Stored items

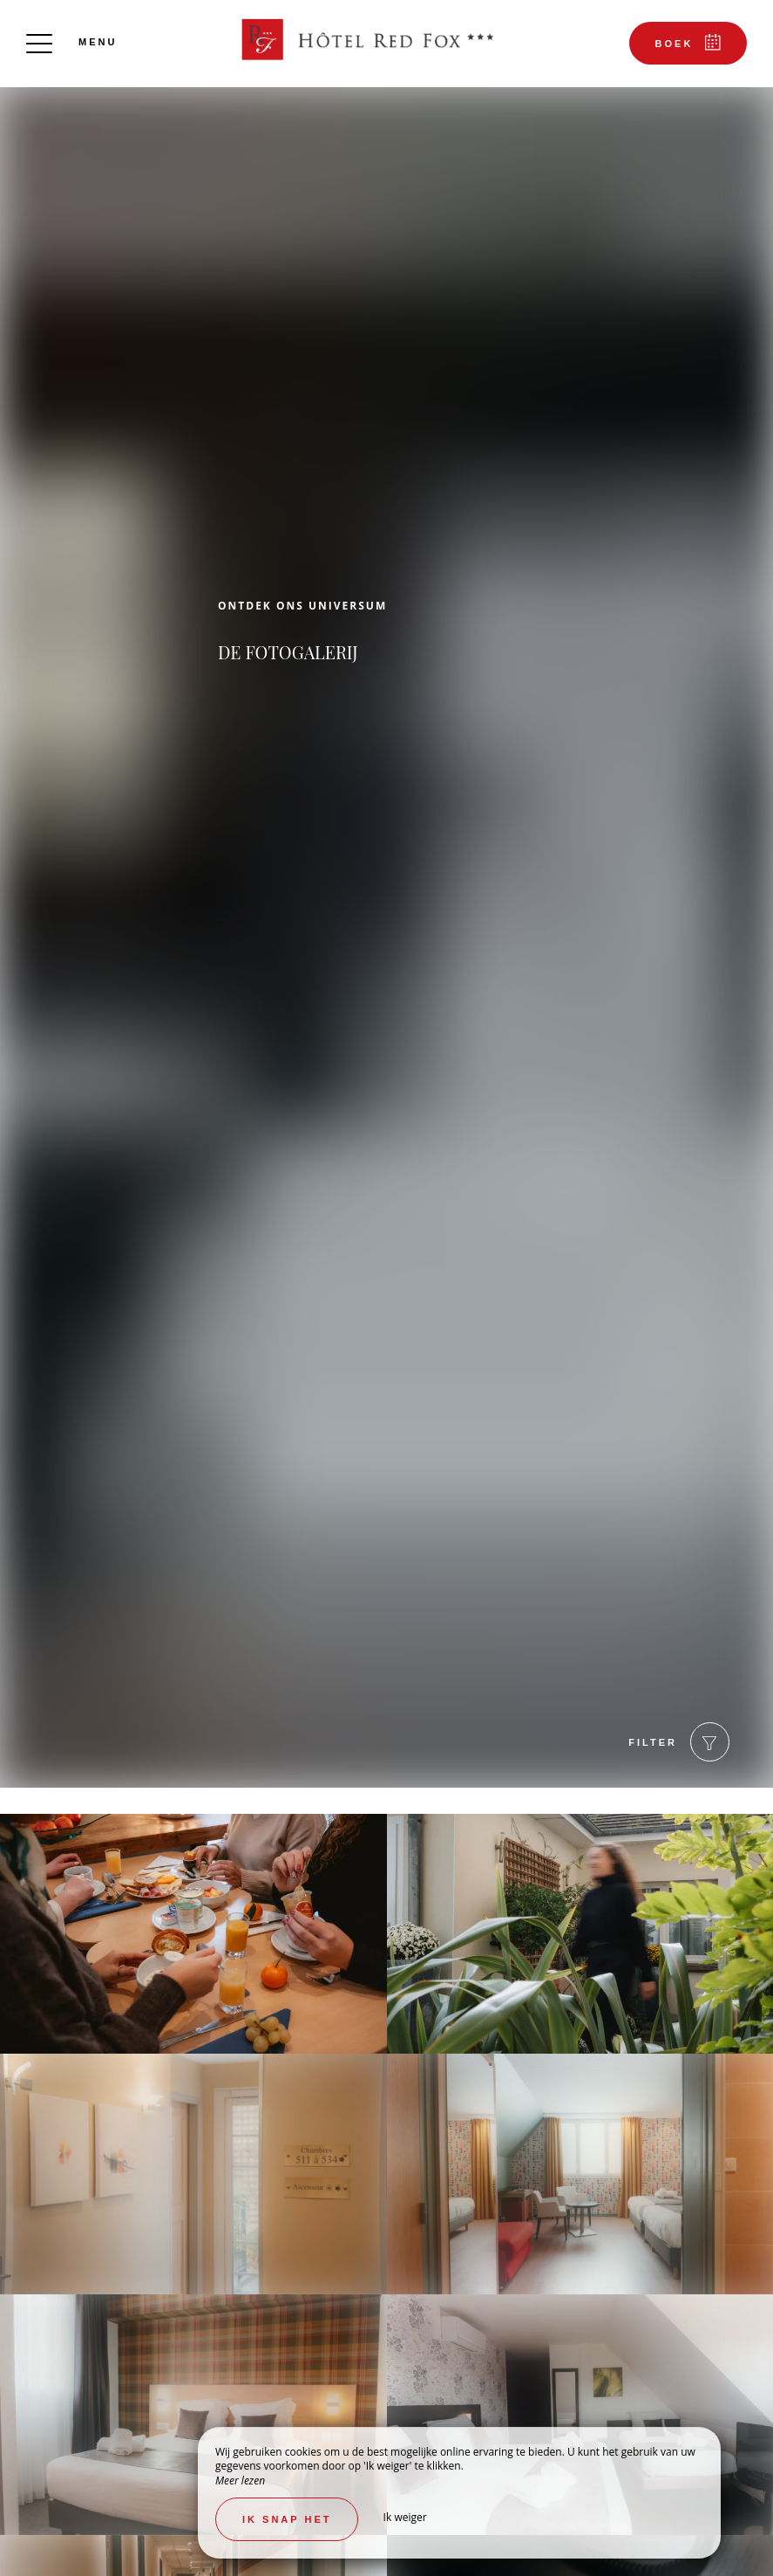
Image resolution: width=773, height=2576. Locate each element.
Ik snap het (286, 2519)
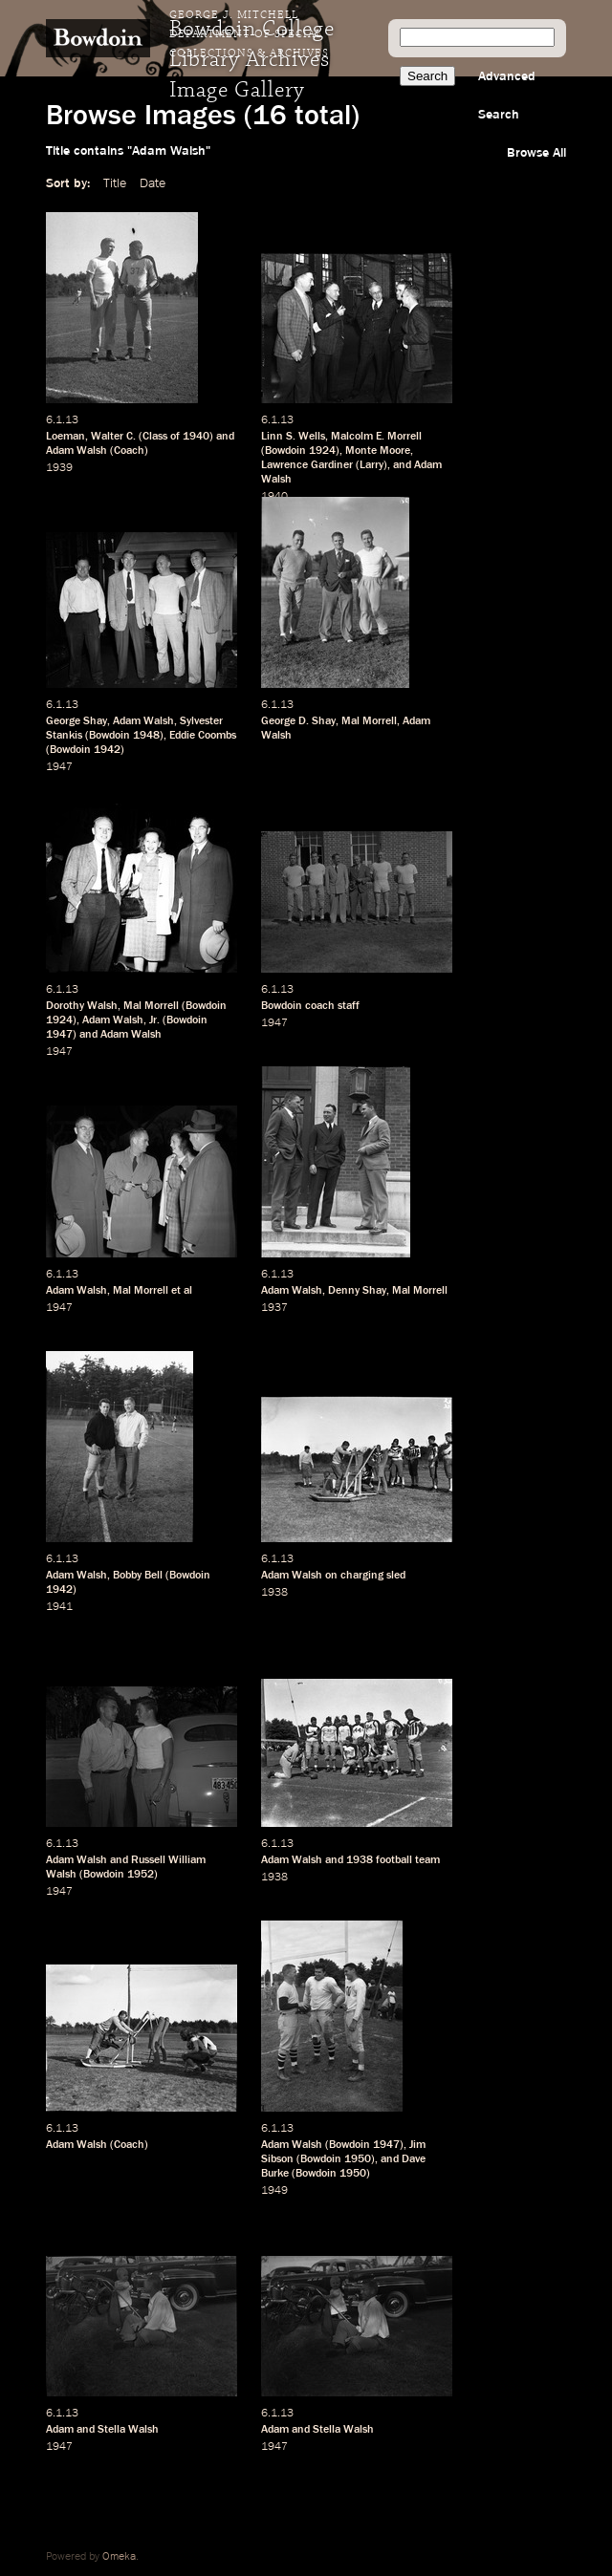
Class (154, 436)
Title (114, 183)
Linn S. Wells (293, 436)
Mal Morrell (369, 721)
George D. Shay (298, 721)
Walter (107, 436)
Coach (129, 451)
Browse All (536, 153)
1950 (357, 2159)
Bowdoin (285, 451)
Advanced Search (507, 95)
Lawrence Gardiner (307, 465)
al (188, 1291)
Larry (371, 465)
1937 (274, 1308)
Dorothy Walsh (82, 1006)
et (176, 1291)
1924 (322, 451)
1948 (146, 735)
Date (152, 183)
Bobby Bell (138, 1575)
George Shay (76, 721)
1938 (274, 1593)
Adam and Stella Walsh (102, 2430)
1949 (274, 2191)
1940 (196, 436)
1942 (107, 750)
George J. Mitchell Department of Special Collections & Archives (249, 34)
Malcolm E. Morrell (376, 436)
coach (320, 1006)
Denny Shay (357, 1291)
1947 (59, 767)
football (394, 1860)
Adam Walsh (76, 451)
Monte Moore (377, 451)
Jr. (154, 1020)
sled (395, 1575)
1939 (59, 468)
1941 (59, 1607)
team (427, 1860)
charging (361, 1575)
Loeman (65, 436)
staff (349, 1006)
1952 (140, 1874)
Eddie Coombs (202, 735)
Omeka (119, 2557)
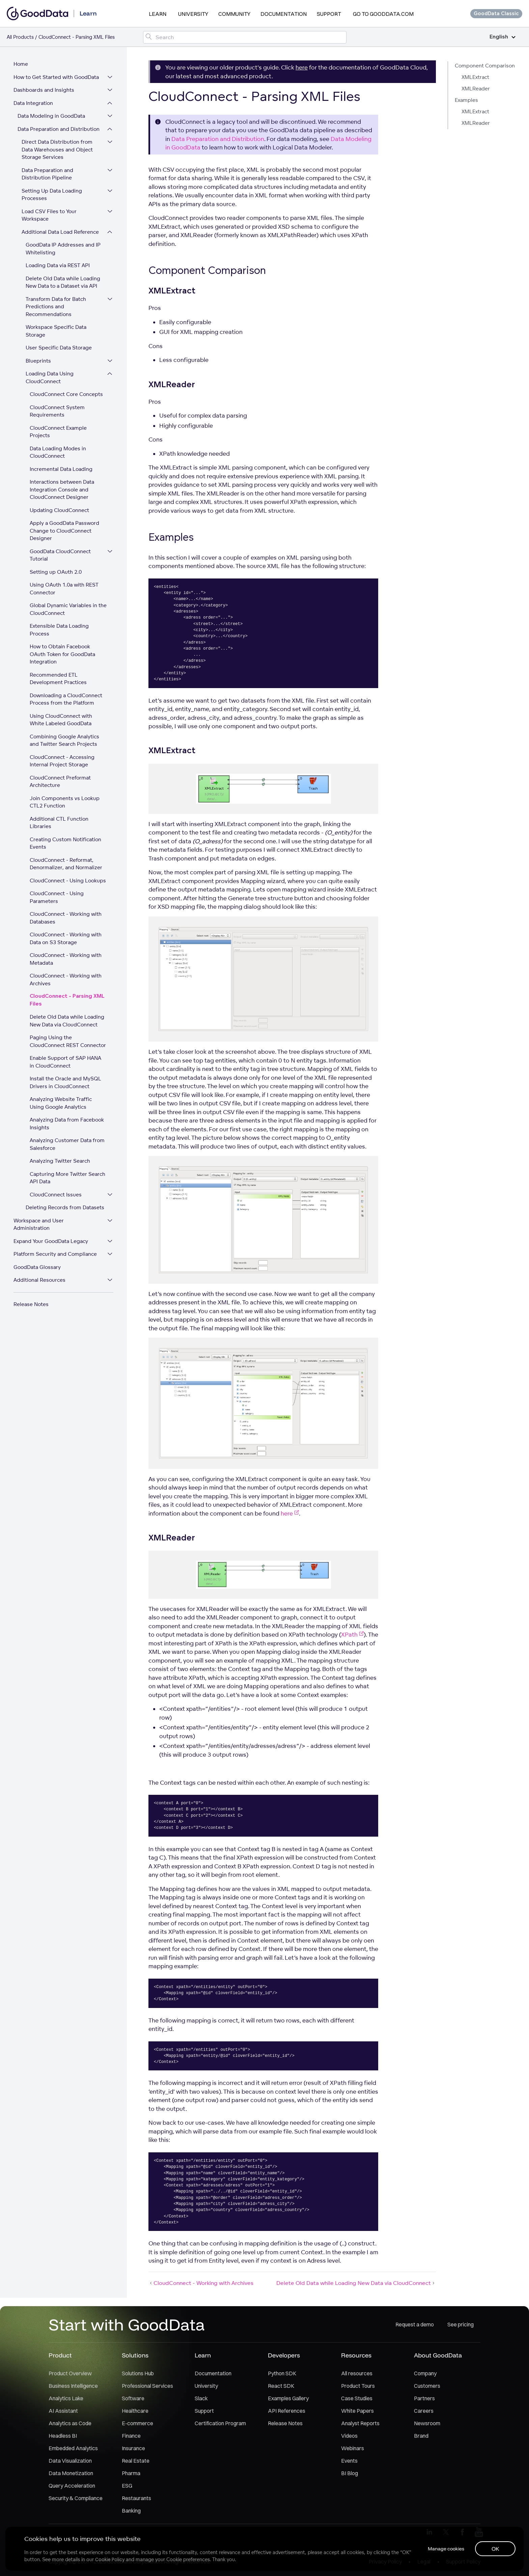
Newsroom (427, 2423)
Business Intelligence (73, 2385)
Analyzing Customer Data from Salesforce (67, 1144)
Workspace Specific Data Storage (56, 331)
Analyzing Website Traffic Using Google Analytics (61, 1103)
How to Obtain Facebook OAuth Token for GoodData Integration (62, 654)
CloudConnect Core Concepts (66, 394)
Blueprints (38, 361)
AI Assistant (63, 2410)
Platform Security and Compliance (55, 1254)
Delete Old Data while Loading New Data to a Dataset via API (63, 282)
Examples (466, 100)
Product (60, 2355)
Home (20, 64)
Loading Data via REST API (58, 265)
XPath (352, 1634)
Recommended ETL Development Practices (58, 679)
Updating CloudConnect (59, 510)
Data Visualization (70, 2460)
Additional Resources (39, 1280)
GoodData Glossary (37, 1267)
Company (425, 2373)
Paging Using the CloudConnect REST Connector (68, 1041)
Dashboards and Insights (43, 90)
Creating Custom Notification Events (65, 843)
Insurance (133, 2448)
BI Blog (349, 2473)
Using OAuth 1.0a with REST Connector (64, 589)
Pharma (131, 2473)
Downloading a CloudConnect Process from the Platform (66, 699)
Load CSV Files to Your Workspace (49, 215)
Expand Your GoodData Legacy (50, 1241)
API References (286, 2410)
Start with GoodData (127, 2324)
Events (349, 2460)
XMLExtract (475, 77)
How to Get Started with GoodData (56, 77)
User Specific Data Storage (59, 347)
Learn (157, 13)
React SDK (281, 2385)
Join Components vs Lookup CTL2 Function (65, 802)
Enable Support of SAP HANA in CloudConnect (65, 1062)
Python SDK (282, 2373)
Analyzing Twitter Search (60, 1161)
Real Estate (135, 2460)
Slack (201, 2398)
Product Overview (70, 2373)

**Your task**:
Every line above that includes the string "REST" needs to be copied.

**Task answer**:
Loading Data via REST API (58, 265)
Paging Using the CloudConnect REST Connector (68, 1041)
Using OAuth 1.0a with REST Connector (64, 589)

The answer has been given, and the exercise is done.